Krygier’s shift had started, and he climbed onto the ice to do what he has done best for three – going on four – years of playing collegiate hockey: limit the offensive opportunities of the opposition.
However, with 13 minutes remaining in the period, Krygier found himself in an unfamiliar, but welcomed position. He had just received the feed from freshman forward Jordan Masters and reared back ready to fire on goal.
As the puck hit the back of the net, the culmination of cheers and Motley Crew’s “Shout at the Devil” blared through the jam-packed arena. The Devils had just increased their lead to four, and more importantly, Krygier, the Michigan State transfer, had just scored his first collegiate goal.
“Obviously it’s always nice to score goals, that’s what all the little kids and everyone wants to do,” Krygier said. “But I know my role is primarily a stay-at-home defenseman, I keep the puck out of our net first.”
It had been two years since Krygier had recorded his first point as a member of the Michigan State Spartans, an assist against Boston University on Oct. 26, 2013. That year, he had played in 35 games as a redshirt sophomore and made an impact immediately. His plus-four rating led the team and he became the first freshman since Chris Bogas in 1993 to lead the team in plus/minus efficiency. The accolades started to pile up on the ice, but to his advantage, Krygier was just as strong in the classroom as he was in skates.
While the struggle of balancing sports and school isn’t for the faint of heart, Krygier thrived in the position and was recognized with All-Big Ten Academic and Big Ten Distinguished Scholar honors in his second year. He continued to turn heads in his third and final year in East Lansing, earning a GPA over 3.7 and yet another Big Ten Distinguished Scholar nod.
After three years with the Spartans, Krygier was able to earn his bachelor’s degree and start exploring masters programs at various institutions throughout the country.
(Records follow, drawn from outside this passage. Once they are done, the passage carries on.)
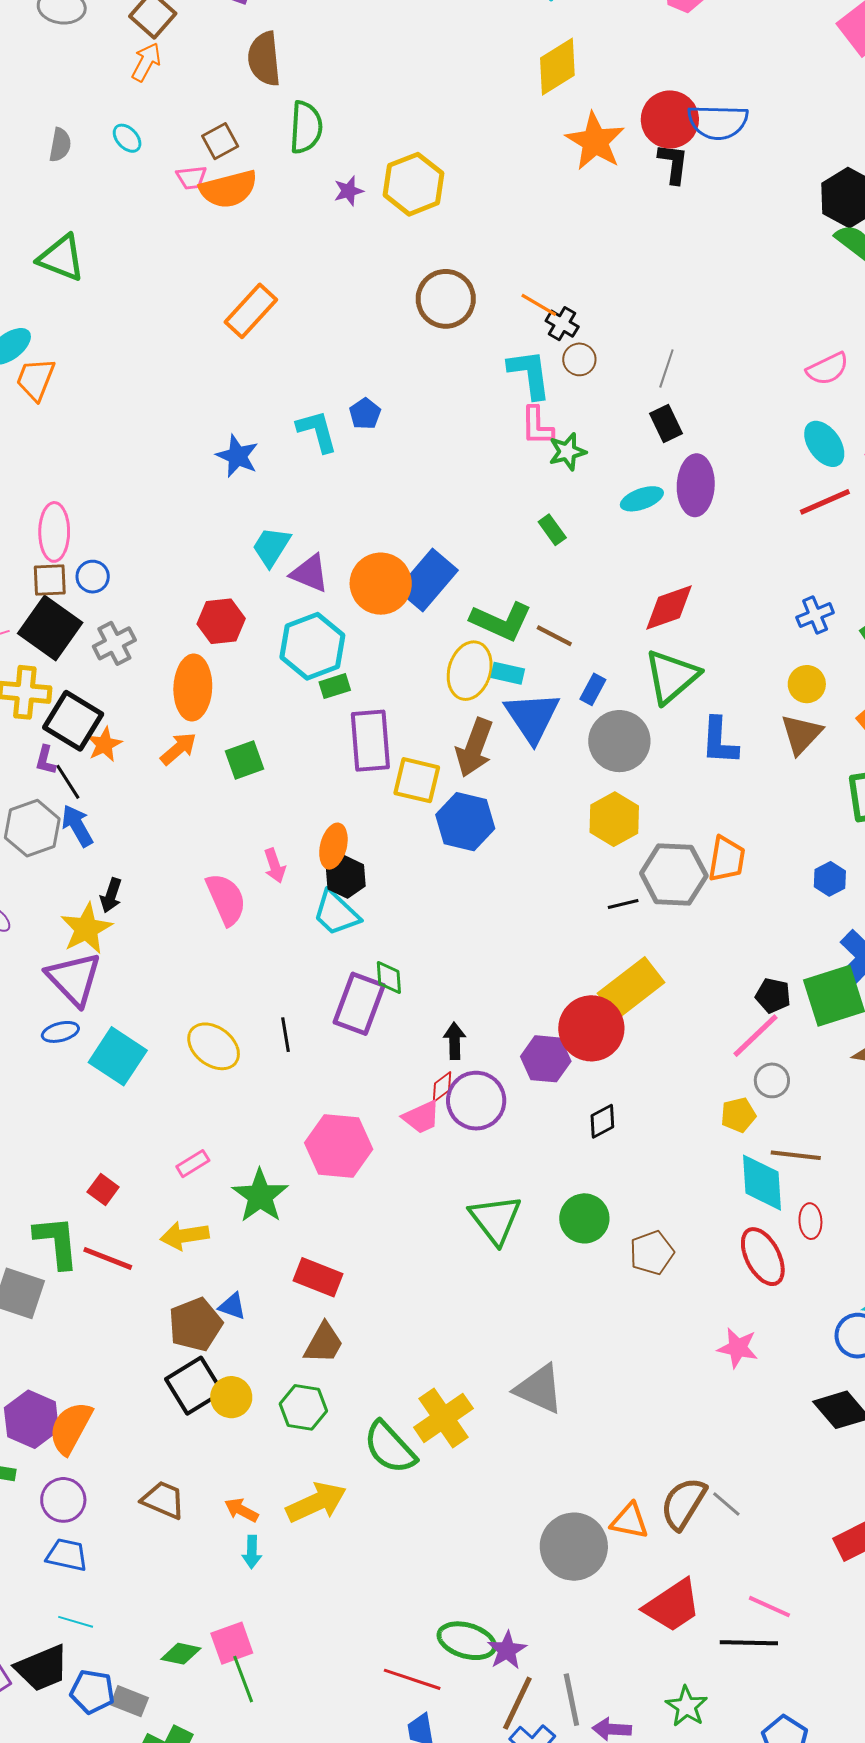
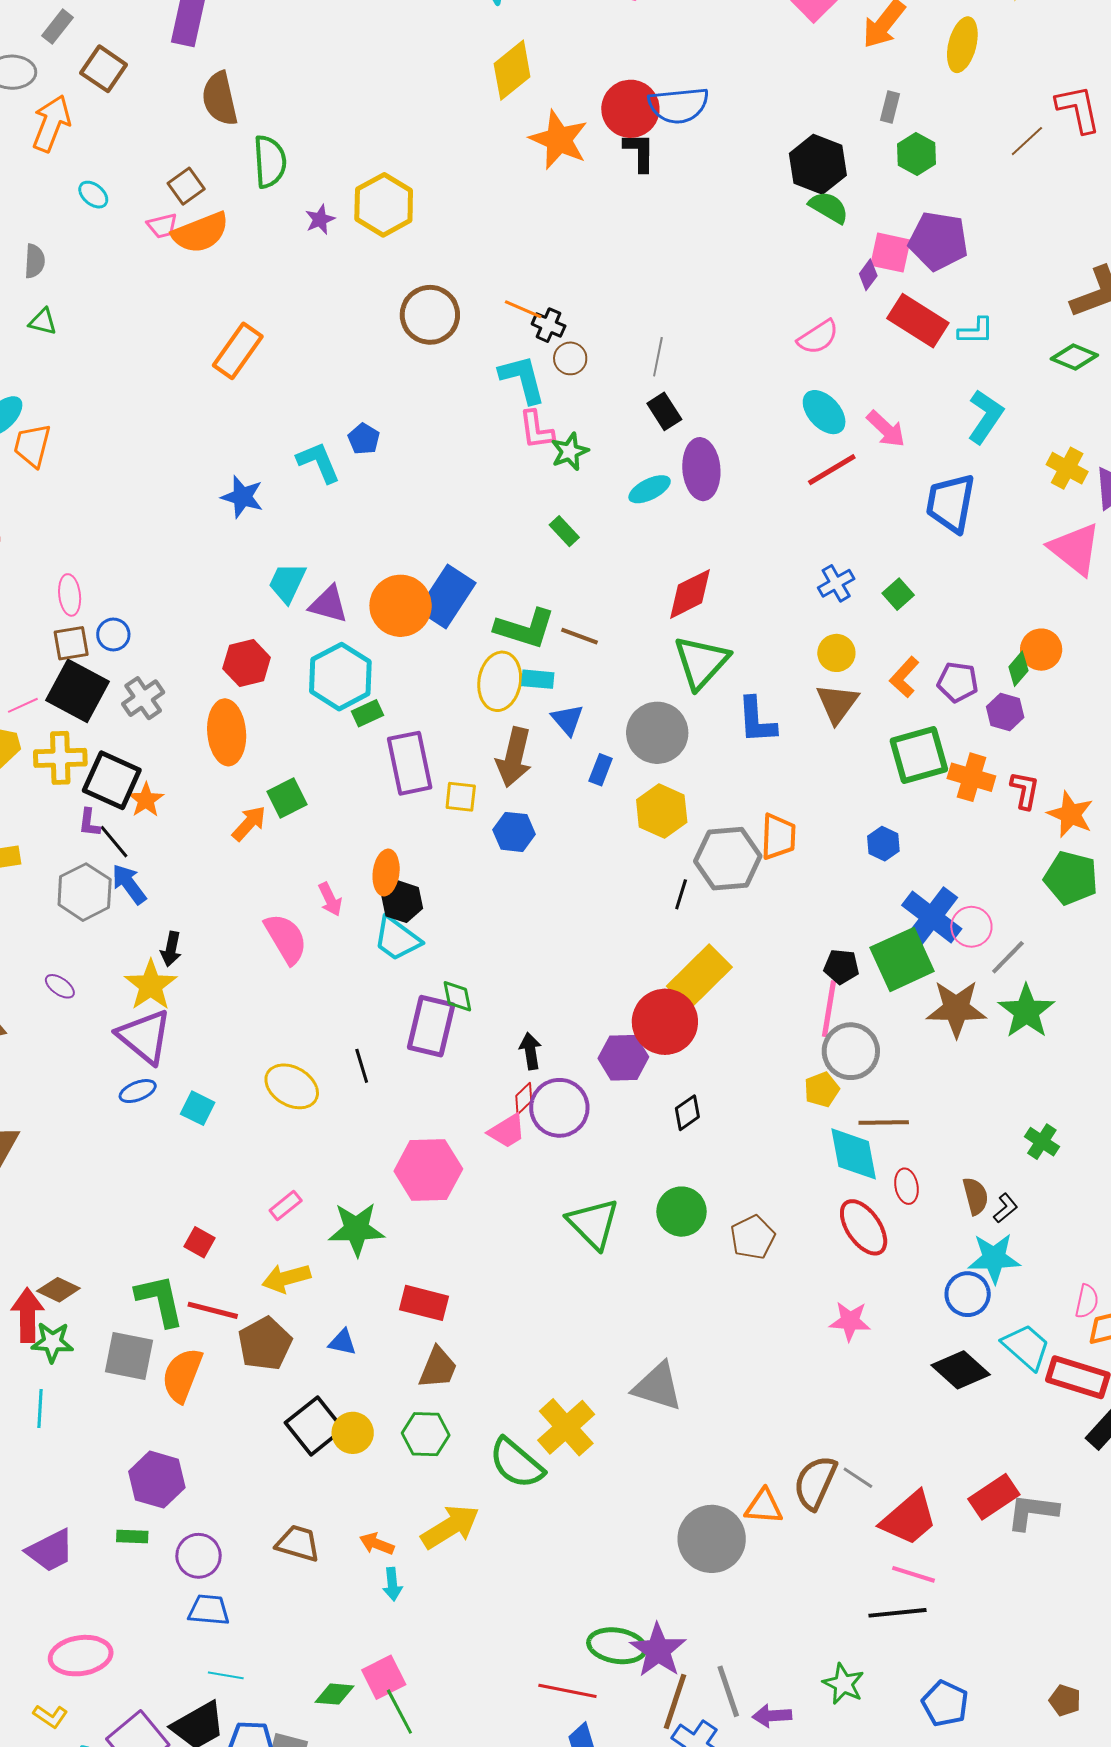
orange arrow: (146, 62) -> (51, 123), moved, size x1.4
gray semicircle: (60, 145) -> (35, 261), moved
green triangle: (61, 258) -> (43, 322), size x0.6
pink ellipse: (54, 532) -> (70, 595), size x0.7
blue rectangle: (593, 689) -> (601, 770), moved
blue triangle: (532, 717) -> (568, 720), size x0.6
orange arrow: (178, 749) -> (249, 823), moved
yellow square: (417, 780) -> (461, 797), size x0.7
blue hexagon: (465, 822) -> (514, 832), size x0.7
black line: (623, 904) -> (681, 894), turned -52
pink line: (755, 1036) -> (829, 1009), turned -30
cyan square: (118, 1056) -> (198, 1108), size x0.6
gray circle: (772, 1080) -> (851, 1051), size x1.6
green star: (260, 1196) -> (356, 1229), turned -30
brown pentagon: (195, 1325) -> (265, 1344), moved
orange semicircle: (71, 1428) -> (182, 1375), moved
red trapezoid: (672, 1606) -> (909, 1518), moved
purple star: (507, 1650) -> (658, 1650), size x1.4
“I wouldn’t have been able to transfer anywhere and play right away if I didn’t earn my degree,” Krygier said. “So once you earn a degree and you start a masters program, then you can go to a different school to pursue whatever masters program you’re interested in. So if it’s not offered at Michigan State, or if they have a different type of program, there is all those different options.
“Because I earned my degree, I was able to look at different programs throughout the country and find which masters program suited me in my educational goals and ultimately career goals down the road.”
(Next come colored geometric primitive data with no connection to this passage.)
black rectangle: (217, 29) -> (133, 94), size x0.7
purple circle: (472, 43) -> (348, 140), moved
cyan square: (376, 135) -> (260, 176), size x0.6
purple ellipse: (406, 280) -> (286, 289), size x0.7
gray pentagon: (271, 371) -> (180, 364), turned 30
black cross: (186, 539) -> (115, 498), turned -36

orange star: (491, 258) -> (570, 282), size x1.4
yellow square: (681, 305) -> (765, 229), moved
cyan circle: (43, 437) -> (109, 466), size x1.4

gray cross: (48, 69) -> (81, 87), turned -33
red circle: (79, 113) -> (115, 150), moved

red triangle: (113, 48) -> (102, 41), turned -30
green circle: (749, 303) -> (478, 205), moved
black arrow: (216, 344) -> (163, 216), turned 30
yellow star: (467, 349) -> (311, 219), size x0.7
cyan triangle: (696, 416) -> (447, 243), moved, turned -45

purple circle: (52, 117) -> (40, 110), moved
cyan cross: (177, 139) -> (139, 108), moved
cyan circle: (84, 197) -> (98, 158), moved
It just so happened that an opportunity to help lead a Division I program in its inaugural season paired with a masters program he found suitable was too much for Krygier to pass up.
Krygier decided he would transfer to Arizona State on Apr. 15, 2015 to play out his last two years of eligibility.
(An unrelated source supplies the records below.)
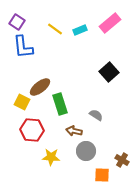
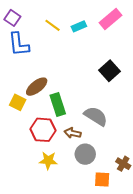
gray semicircle: (96, 115) -> (96, 116), size x1.6
red hexagon: (32, 130) -> (43, 130), moved

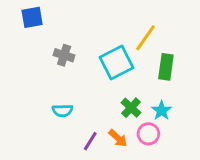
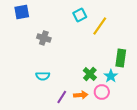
cyan square: (116, 63) -> (80, 15), moved, size x0.6
green rectangle: (166, 67) -> (121, 58), moved
orange arrow: (118, 138) -> (81, 95), turned -48

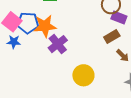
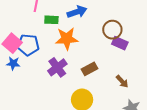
orange star: (45, 26) -> (67, 39), moved
brown rectangle: (112, 36) -> (89, 69), moved

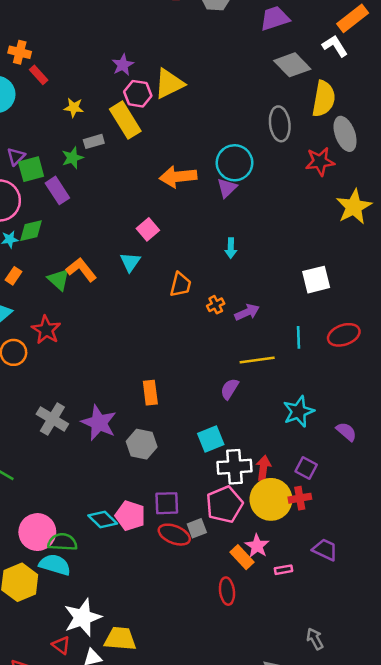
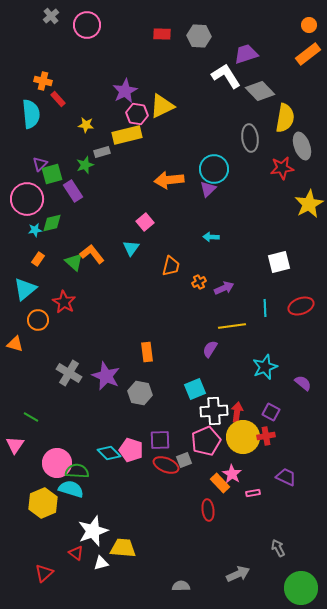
white L-shape: (335, 46) -> (226, 76), moved, size x1.4
purple star: (123, 65) -> (125, 91), size x1.4
yellow rectangle: (125, 120) -> (127, 135), turned -72
cyan arrow: (231, 248) -> (211, 237), turned 91

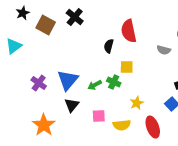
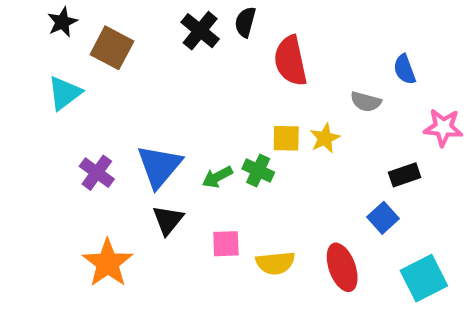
black cross: (75, 17) -> (200, 31), moved
cyan triangle: (14, 46) -> (65, 93), moved
black semicircle: (109, 46) -> (245, 22), moved
yellow star: (137, 103) -> (325, 138), moved

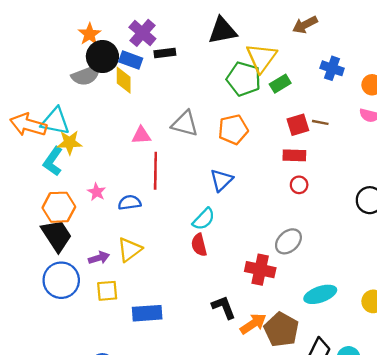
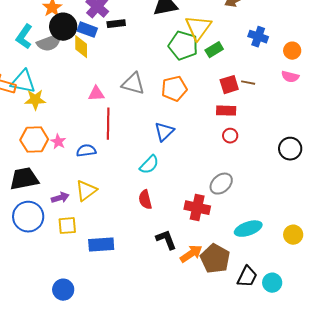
cyan L-shape: (53, 161) -> (24, 37), moved
orange hexagon: (59, 207) -> (34, 140), moved
black trapezoid: (57, 235) -> (24, 179), turned -68
red semicircle: (199, 245) -> (145, 200), moved

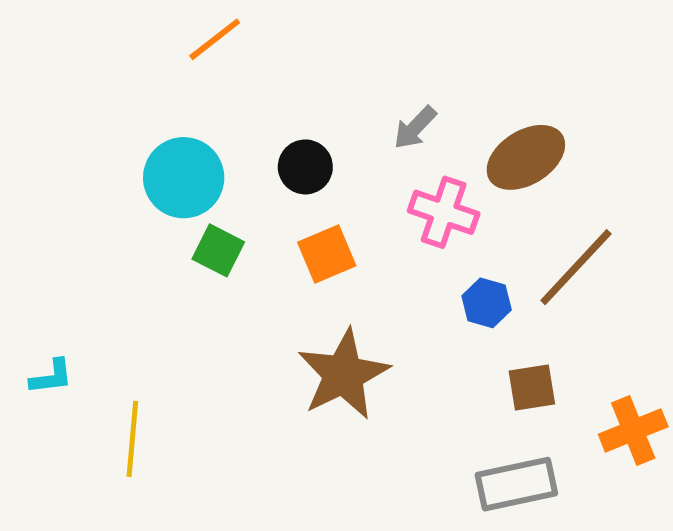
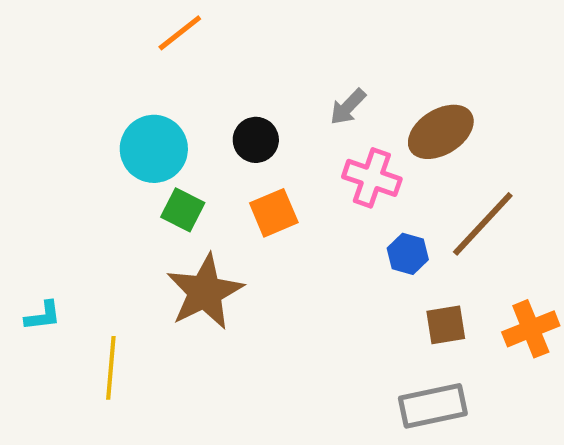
brown star: (343, 374) -> (205, 292), moved
orange cross: (633, 430) -> (531, 329), moved

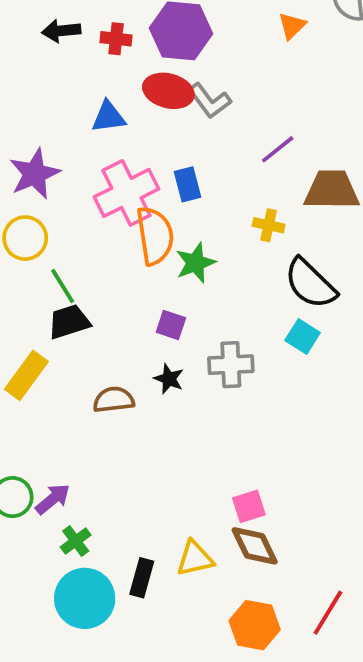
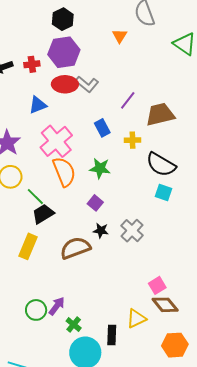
blue rectangle: (188, 184) -> (102, 128), moved
orange semicircle: (155, 236) -> (64, 172), moved
green star: (195, 263) -> (100, 168), turned -30
purple square: (171, 325) -> (95, 203), turned 35
gray cross: (231, 365) -> (132, 231), moved, turned -30
brown semicircle: (114, 400) -> (75, 248), size x1.4

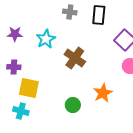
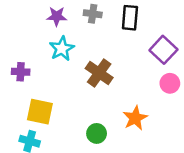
purple star: (15, 34) -> (57, 16), moved
purple cross: (14, 67) -> (21, 72), moved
“I think it’s just a really unique opportunity, obviously being an inaugural program in its inaugural season I’m going to be a part of something that very few hockey players or even college athletes get to be a part of,” Krygier said. “Very few get to start a program, the last one was Penn State, and we played against them when I was at Michigan State, I just thought that would be such a cool opportunity.
“Really just getting to set the foundation for a program to come, obviously it’s a big-time Pac-12 school, similar to sort of like the Big Ten, how there is a ton of students and a ton of interest in hockey, so to be able to come in there and really set the foundation and get the program rolling I thought that was an opportunity I couldn’t pass up.”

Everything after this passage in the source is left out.